Research is ongoing for the effects on various types of cancer, but results regarding berries' concentrated antioxidants are positive. Blueberries are being used in research on breast, colon, esophageal and small intestine cancers. Strawberries are being studied in regard to aiding breast, cervical, colon and esophageal cancers.

Most of the research has found that eating 3 to 4 servings per week (generally 1 to 2 cups per serving) of fresh or frozen berries will provide measurable benefits. Some of the more dramatic changes occur when the diet includes at least 1 cup per day of strawberries or blueberries. For maximum value, nutritionists recommend eating berries as close to harvesting or purchasing as possible. In strawberries, for instance, after two days the Vitamin C and antioxidants begin losing their potency, and the berries begin to deteriorate.

Heating blueberries and strawberries does decrease their effectiveness. However, researchers have found that freezing does not harm the desirable properties, so berries can be enjoyed all year. The best way to freeze berries is to lay them in a single layer on a cookie sheet and place the sheet in the freezer until the berries are frozen through. Then put them in a freezer bag and back into the freezer for up to six months.

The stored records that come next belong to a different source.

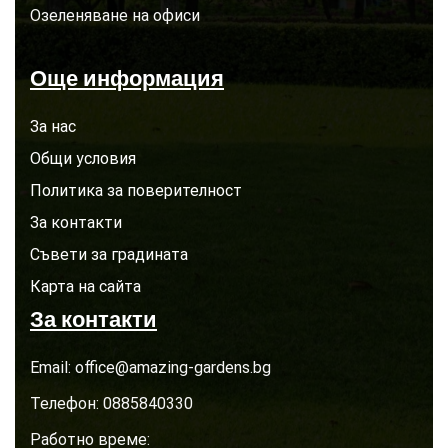
Озеленяване на офиси
Още информация
За нас
Общи условия
Политика за поверителност
За контакти
Съвети за градината
Карта на сайта
За контакти
Email:
office@amazing-gardens.bg
Телефон:
0885840330
Работно време:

Researchers have found an interesting property of strawberries: they can be useful in regulating blood sugar. Studies show that spikes are lower when 1 cup of strawberries is consumed with a meal, even with the equivalent of up to 6 teaspoons of sugar, in both healthy subjects and those with Type 2 diabetes. The strawberry, a member of the rose family, also has the highest Vitamin C content of any fruit. It is also the only fruit with its seeds on the outside.

Blueberries are members of the heath family, as are mountain laurel, rhododendron and the azalea. In researching eye health, scientists have found that the antioxidants in blueberries not only protect the retina from oxygen damage, but they also protect it from sun damage.

Blueberries are native to North America, and the United States grows more than half of the global blueberry supply. Most of these are the native highbush variety, but Maine is the world's leading producer of lowbush berries, native to Europe, the Mediterranean and Asia.

It's high season for blueberries in the Ohio Valley. At Kilgore Farms, off of State Route 214 near I-470, Robert and Becky Keefer have been cultivating two acres of blueberries for 23 years. Robert explains that they have four different varieties that ripen at consecutive intervals, thus extending their growing and selling seasons.

He notes that berries in the store are picked green or just as they turn blue. This doesn't allow them to fully ripen and develop flavor. At Kilgore Farms as the berries turn blue, he covers the bush with netting to keep birds away and allows the fruit to develop sugar for another 10 to 14 days. Customers pick their own berries for maximum freshness. At this time of year the farm is open from 9 a.m. to dark, and updates are posted on Facebook at "blueberries at Kilgore Farm."

Pretty, flavorful and versatile for adding to meals, berries are powerful health foods that aren't hard to swallow.